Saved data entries
———

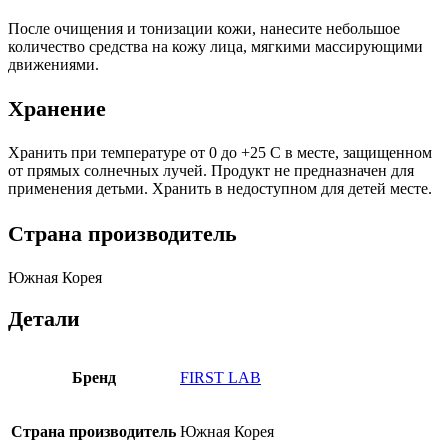
После очищения и тонизации кожи, нанесите небольшое
количество средства на кожу лица, мягкими массирующими
движениями.
Хранение
Хранить при температуре от 0 до +25 C в месте, защищенном
от прямых солнечных лучей. Продукт не предназначен для
применения детьми. Хранить в недоступном для детей месте.
Страна производитель
Южная Корея
Детали
Бренд
FIRST LAB
Страна производитель
Южная Корея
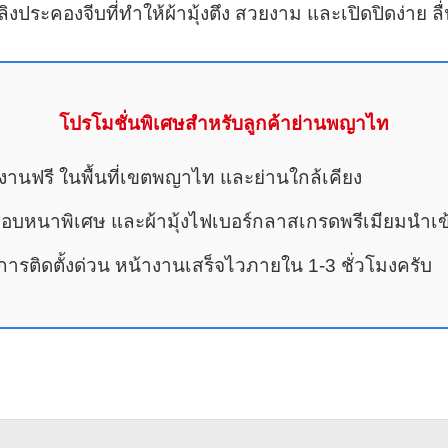
ประคองจีบที่ทำให้ผ้ามุ้งตึง สวยงาม และเปิดปิดง่าย ล
โปรโมชั่นพิเศษสำหรับลูกค้าย่านพญาไท
น้างานฟรี ในพื้นที่เขตพญาไท และย่านใกล้เคียง
ยมอบหนาพิเศษ และผ้ามุ้งไฟเบอร์กลาสเกรดพรีเมียมนำเข
รติดตั้งด่วน หน้างานเสร็จไวภายใน 1-3 ชั่วโมงครับ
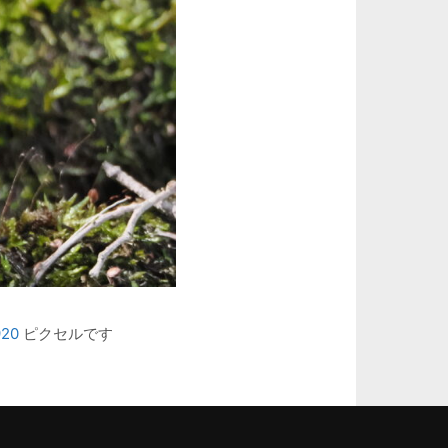
920
ピクセルです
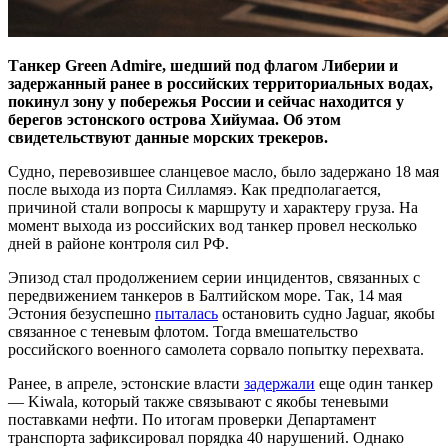
Танкер Green Admire, шедший под флагом Либерии и
задержанный ранее в российских территориальных водах,
покинул зону у побережья России и сейчас находится у
берегов эстонского острова Хийумаа. Об этом
свидетельствуют данные морских трекеров.
Судно, перевозившее сланцевое масло, было задержано 18 мая
после выхода из порта Силламяэ. Как предполагается,
причиной стали вопросы к маршруту и характеру груза. На
момент выхода из российских вод танкер провел несколько
дней в районе контроля сил РФ.
Эпизод стал продолжением серии инцидентов, связанных с
передвижением танкеров в Балтийском море. Так, 14 мая
Эстония безуспешно
пыталась
остановить судно Jaguar, якобы
связанное с теневым флотом. Тогда вмешательство
российского военного самолета сорвало попытку перехвата.
Ранее, в апреле, эстонские власти
задержали
еще один танкер
— Kiwala, который также связывают с якобы теневыми
поставками нефти. По итогам проверки Департамент
транспорта зафиксировал порядка 40 нарушений. Однако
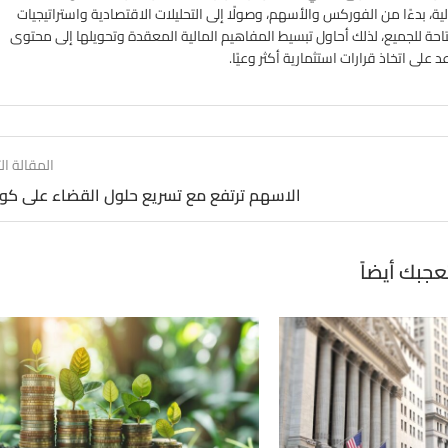
ة، بدءًا من الفوركس والأسهم، وصولًا إلى التحليلات الاقتصادية واستراتيجيات
تاحة للجميع، لذلك أحاول تبسيط المفاهيم المالية المعقدة وتحويلها إلى محتوى
لى اتخاذ قرارات استثمارية أكثر وعيًا.
المقالة الت
الاسهم ترتفع مع تسريع حلول القضاء على كور
عجبك أيضاً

———

» TASK DETAILS
All lines of the records above that contain the word "якобы" are to be copied out.

» OUTPUT BELOW
остановить судно Jaguar, якобы
— Kiwala, который также связывают с якобы теневыми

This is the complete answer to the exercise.